*** Block opens ***

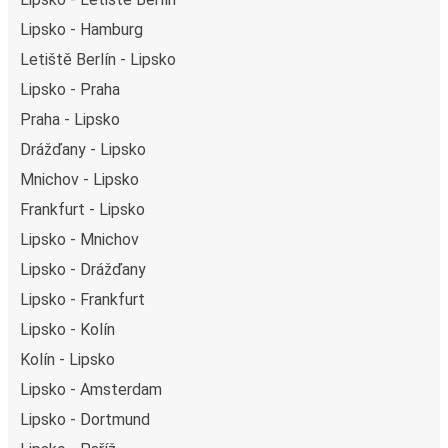
Lipsko - Hamburg
Letiště Berlín - Lipsko
Lipsko - Praha
Praha - Lipsko
Drážďany - Lipsko
Mnichov - Lipsko
Frankfurt - Lipsko
Lipsko - Mnichov
Lipsko - Drážďany
Lipsko - Frankfurt
Lipsko - Kolín
Kolín - Lipsko
Lipsko - Amsterdam
Lipsko - Dortmund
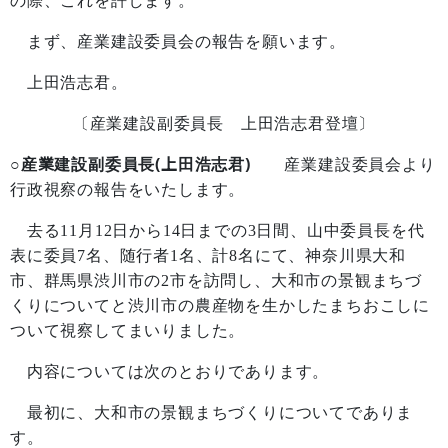
の際、これを許します。
まず、産業建設委員会の報告を願います。
上田浩志君。
〔産業建設副委員長 上田浩志君登壇〕
○産業建設副委員長(上田浩志君)
産業建設委員会より
行政視察の報告をいたします。
去る
11
月
12
日から
14
日までの
3
日間、山中委員長を代
表に委員
7
名、随行者
1
名、計
8
名にて、神奈川県大和
市、群馬県渋川市の
2
市を訪問し、大和市の景観まちづ
くりについてと渋川市の農産物を生かしたまちおこしに
ついて視察してまいりました。
内容については次のとおりであります。
最初に、大和市の景観まちづくりについてでありま
す。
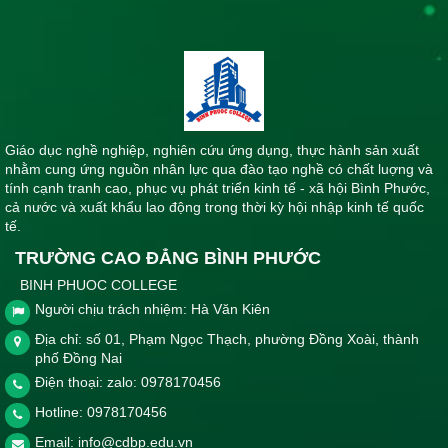
Giáo dục nghề nghiệp, nghiên cứu ứng dụng, thực hành sản xuất
nhằm cung ứng nguồn nhân lực qua đào tạo nghề có chất luợng và
tính cạnh tranh cao, phục vụ phát triển kinh tế - xã hội Bình Phước,
cả nước và xuất khẩu lao động trong thời kỳ hội nhập kinh tế quốc
tế.
TRƯỜNG CAO ĐẲNG BÌNH PHƯỚC
BINH PHUOC COLLEGE
Người chịu trách nhiệm: Hà Văn Kiên
Địa chỉ: số 01, Phạm Ngọc Thạch, phường Đồng Xoài, thành
phố Đồng Nai
Điện thoại: zalo: 0978170456
Hotline:
0978170456
Email:
info@cdbp.edu.vn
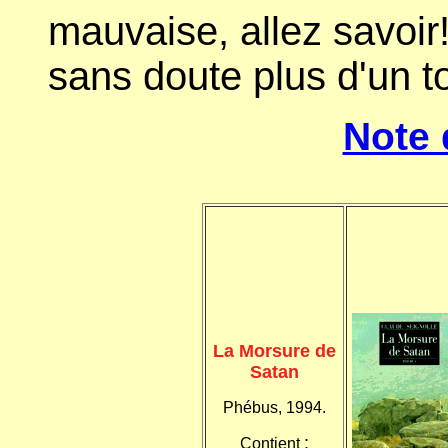
mauvaise, allez savoir! 
sans doute plus d'un to
Note 
La Morsure de
Satan
Phébus, 1994.
:
Contient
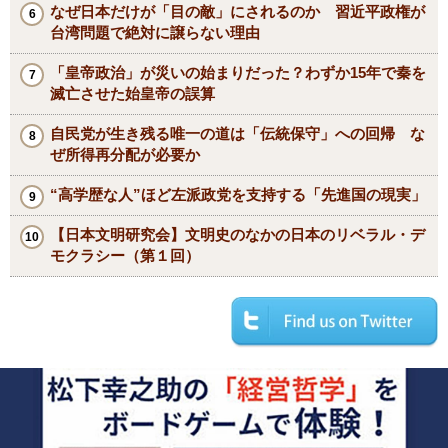
なぜ日本だけが「目の敵」にされるのか 習近平政権が
台湾問題で絶対に譲らない理由
「皇帝政治」が災いの始まりだった？わずか15年で秦を
滅亡させた始皇帝の誤算
自民党が生き残る唯一の道は「伝統保守」への回帰 な
ぜ所得再分配が必要か
“高学歴な人”ほど左派政党を支持する「先進国の現実」
【日本文明研究会】文明史のなかの日本のリベラル・デ
モクラシー（第１回）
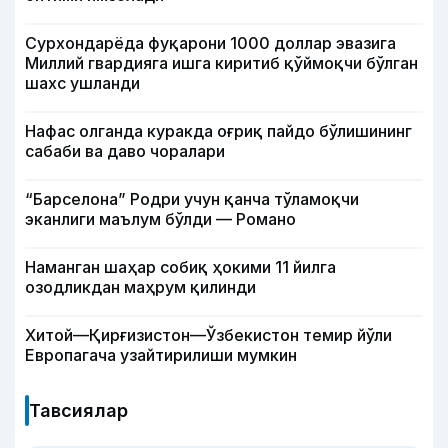
Сурхондарёда фуқарони 1000 доллар эвазига
Миллий гвардияга ишга киритиб қўймоқчи бўлган
шахс ушланди
Нафас олганда куракда оғриқ пайдо бўлишининг
сабаби ва даво чоралари
“Барселона” Родри учун қанча тўламоқчи
эканлиги маълум бўлди — Романо
Наманган шаҳар собиқ ҳокими 11 йилга
озодликдан маҳрум қилинди
Хитой—Қирғизистон—Ўзбекистон темир йўли
Европагача узайтирилиши мумкин
Тавсиялар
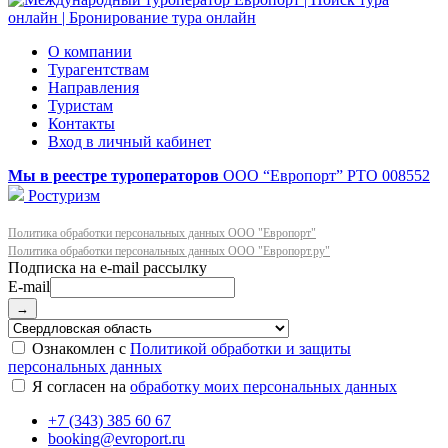
О компании
Турагентствам
Направления
Туристам
Контакты
Вход в личный кабинет
Мы в реестре туроператоров
ООО “Европорт”
РТО 008552
Ростуризм
Политика обработки персональных данных ООО "Европорт"
Политика обработки персональных данных ООО "Европорт.ру"
E-mail
→
Ознакомлен с
Политикой обработки и защиты
персональных данных
Я согласен на
обработку моих персональных данных
+7 (343) 385 60 67
booking@evroport.ru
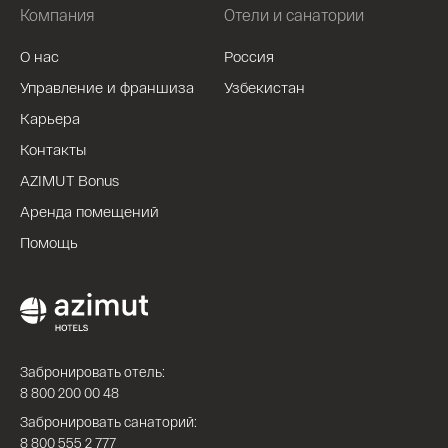
Компания
Отели и санатории
О нас
Россия
Управление и франшиза
Узбекистан
Карьера
Контакты
AZIMUT Bonus
Аренда помещений
Помощь
Забронировать отель:
8 800 200 00 48
Забронировать санаторий:
8 800 555 2 777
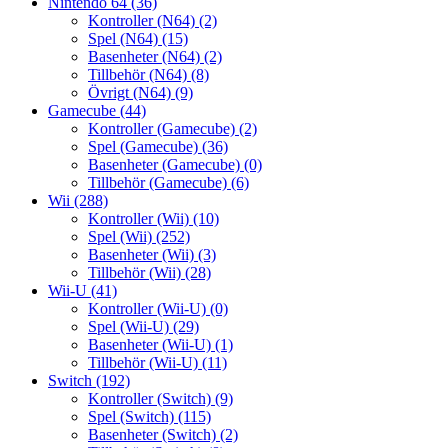
Nintendo 64
(36)
Kontroller (N64)
(2)
Spel (N64)
(15)
Basenheter (N64)
(2)
Tillbehör (N64)
(8)
Övrigt (N64)
(9)
Gamecube
(44)
Kontroller (Gamecube)
(2)
Spel (Gamecube)
(36)
Basenheter (Gamecube)
(0)
Tillbehör (Gamecube)
(6)
Wii
(288)
Kontroller (Wii)
(10)
Spel (Wii)
(252)
Basenheter (Wii)
(3)
Tillbehör (Wii)
(28)
Wii-U
(41)
Kontroller (Wii-U)
(0)
Spel (Wii-U)
(29)
Basenheter (Wii-U)
(1)
Tillbehör (Wii-U)
(11)
Switch
(192)
Kontroller (Switch)
(9)
Spel (Switch)
(115)
Basenheter (Switch)
(2)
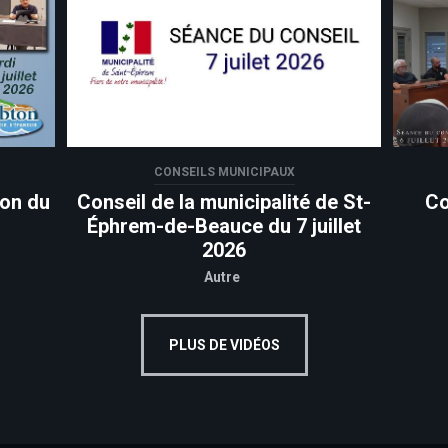
CONSEILS MUNICIPAUX
ton du
Conseil de la municipalité de St-
Co
Éphrem-de-Beauce du 7 juillet
2026
Autre
PLUS DE VIDÉOS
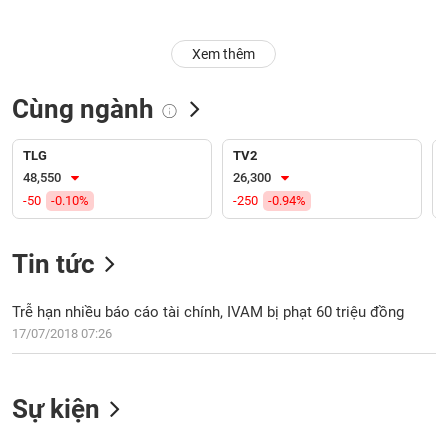
Trạng
Xem thêm
thái
NGÀNH
cổ
phiếu
Cùng ngành
Quy
DOANH
mô
TLG
TV2
NGHIỆP
thị
48,550
26,300
trường
-50
-0.10%
-250
-0.94%
Niêm
CỔ
yết
Tin tức
PHIẾU
Niêm
yết
Trễ hạn nhiều báo cáo tài chính, IVAM bị phạt 60 triệu đồng
mới
17/07/2018 07:26
PHÁI
Niêm
SINH
yết
bổ
Sự kiện
sung
TRÁI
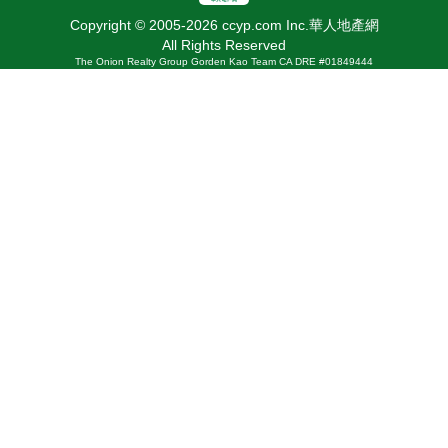
Copyright © 2005-2026 ccyp.com Inc.華人地產網
All Rights Reserved
The Onion Realty Group Gorden Kao Team CA DRE #01849444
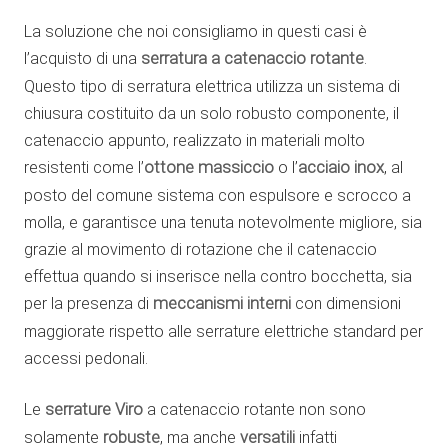
La soluzione che noi consigliamo in questi casi è
l’acquisto di una
serratura a catenaccio rotante
.
Questo tipo di serratura elettrica utilizza un sistema di
chiusura costituito da un solo robusto componente, il
catenaccio appunto, realizzato in materiali molto
resistenti come l’
ottone massiccio
o l’
acciaio inox
, al
posto del comune sistema con espulsore e scrocco a
molla, e garantisce una tenuta notevolmente migliore, sia
grazie al movimento di rotazione che il catenaccio
effettua quando si inserisce nella contro bocchetta, sia
per la presenza di
meccanismi interni
con dimensioni
maggiorate rispetto alle serrature elettriche standard per
accessi pedonali.
Le
serrature Viro
a catenaccio rotante non sono
solamente
robuste
, ma anche
versatili
infatti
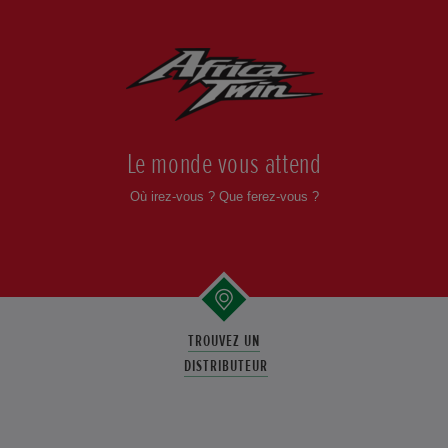
Le monde vous attend
Où irez-vous ? Que ferez-vous ?
TROUVEZ UN
DISTRIBUTEUR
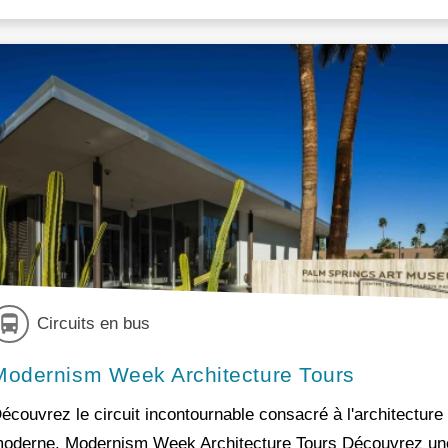
Circuits en bus
Modernism Week Architecture Tours
écouvrez le circuit incontournable consacré à l'architecture
oderne. Modernism Week Architecture Tours Découvrez un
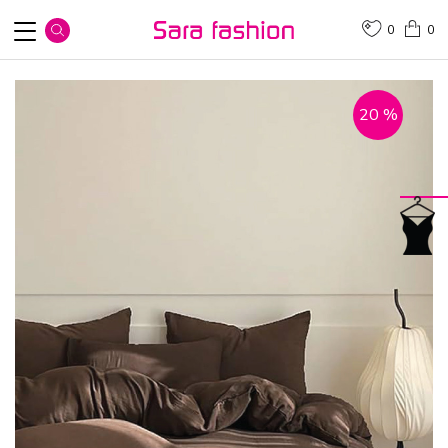
0
0
20
%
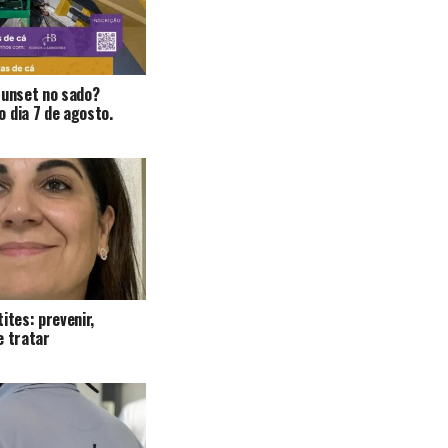
Sunset no sado?
 dia 7 de agosto.
ites: prevenir,
e tratar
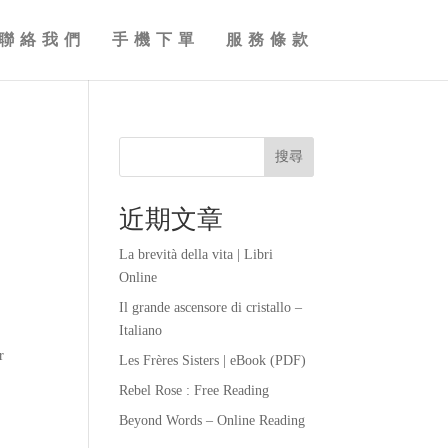
聯絡我們
手機下單
服務條款
搜尋
近期文章
La brevità della vita | Libri
Online
Il grande ascensore di cristallo –
Italiano
r
Les Frères Sisters | eBook (PDF)
Rebel Rose : Free Reading
,
Beyond Words – Online Reading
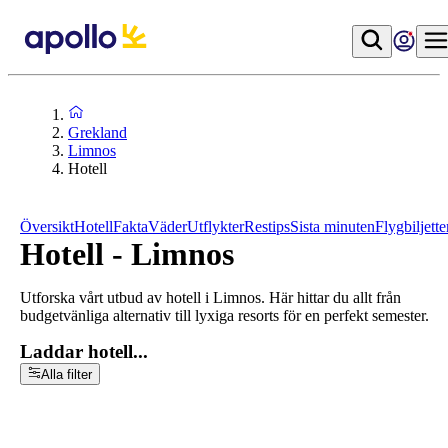
Grekland
Limnos
Hotell
Översikt
Hotell
Fakta
Väder
Utflykter
Restips
Sista minuten
Flygbiljette
Hotell - Limnos
Utforska vårt utbud av hotell i Limnos. Här hittar du allt från
budgetvänliga alternativ till lyxiga resorts för en perfekt semester.
Laddar hotell...
Alla filter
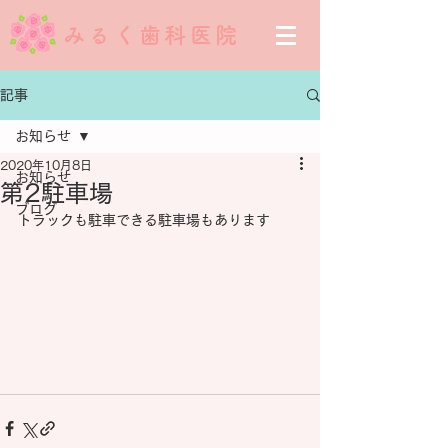
みるく歯科医院
記事
お知らせ
2020年10月8日
お知らせ
第2駐車場
ブログ
トラックも駐車できる駐車場もあります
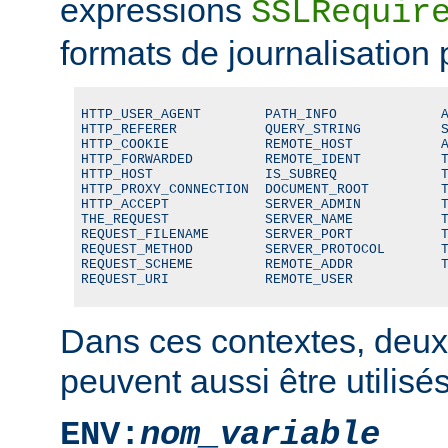
expressions
SSLRequir
formats de journalisation 
HTTP_USER_AGENT        PATH_INFO             A
HTTP_REFERER           QUERY_STRING          S
HTTP_COOKIE            REMOTE_HOST           A
HTTP_FORWARDED         REMOTE_IDENT          T
HTTP_HOST              IS_SUBREQ             T
HTTP_PROXY_CONNECTION  DOCUMENT_ROOT         T
HTTP_ACCEPT            SERVER_ADMIN          T
THE_REQUEST            SERVER_NAME           T
REQUEST_FILENAME       SERVER_PORT           T
REQUEST_METHOD         SERVER_PROTOCOL       T
REQUEST_SCHEME         REMOTE_ADDR           T
REQUEST_URI            REMOTE_USER
Dans ces contextes, deux
peuvent aussi être utilisés
ENV:
nom_variable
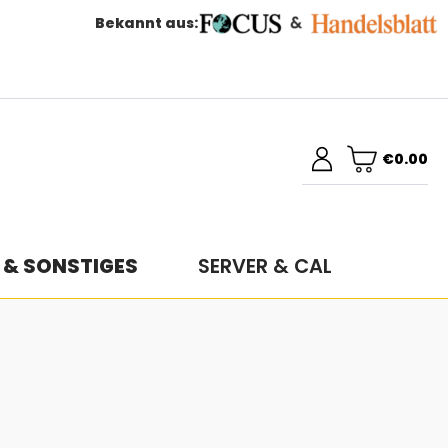
Bekannt aus:
€0.00
 & SONSTIGES
SERVER & CAL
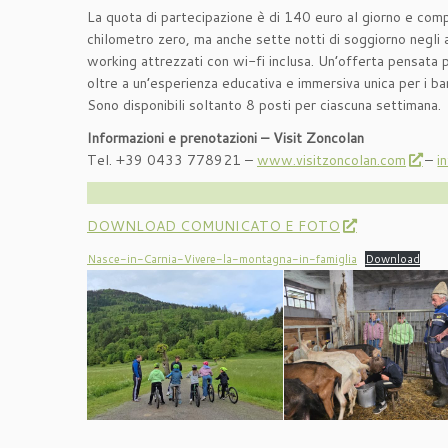
La quota di partecipazione è di 140 euro al giorno e com
chilometro zero, ma anche sette notti di soggiorno negli ap
working attrezzati con wi-fi inclusa. Un’offerta pensata 
oltre a un’esperienza educativa e immersiva unica per i ba
Sono disponibili soltanto 8 posti per ciascuna settimana.
Informazioni e prenotazioni – Visit Zoncolan
Tel. +39 0433 778921 –
www.visitzoncolan.com
–
i
DOWNLOAD COMUNICATO E FOTO
Nasce-in-Carnia-Vivere-la-montagna-in-famiglia
Download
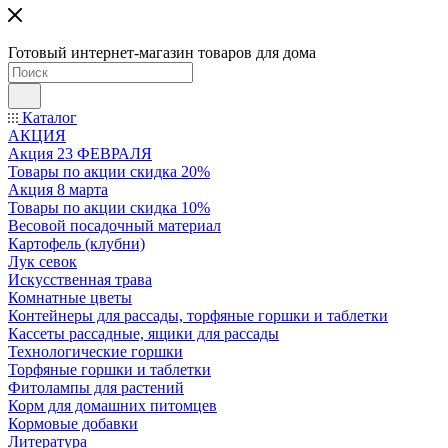
Готовый интернет-магазин товаров для дома
Каталог
АКЦИЯ
Акция 23 ФЕВРАЛЯ
Товары по акции скидка 20%
Акция 8 марта
Товары по акции скидка 10%
Весовой посадочный материал
Картофель (клубни)
Лук севок
Искусственная трава
Комнатные цветы
Контейнеры для рассады, торфяные горшки и таблетки
Кассеты рассадные, ящики для рассады
Технологические горшки
Торфяные горшки и таблетки
Фитолампы для растений
Корм для домашних питомцев
Кормовые добавки
Литература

*** Block closes ***

— PROMPT —
If a line in the entries above has the word "kinh", copy it.

— OUTPUT FOR THIS TASK —
tính cạnh tranh cao, phục vụ phát triển kinh tế - xã hội Bình Phước,
cả nước và xuất khẩu lao động trong thời kỳ hội nhập kinh tế quốc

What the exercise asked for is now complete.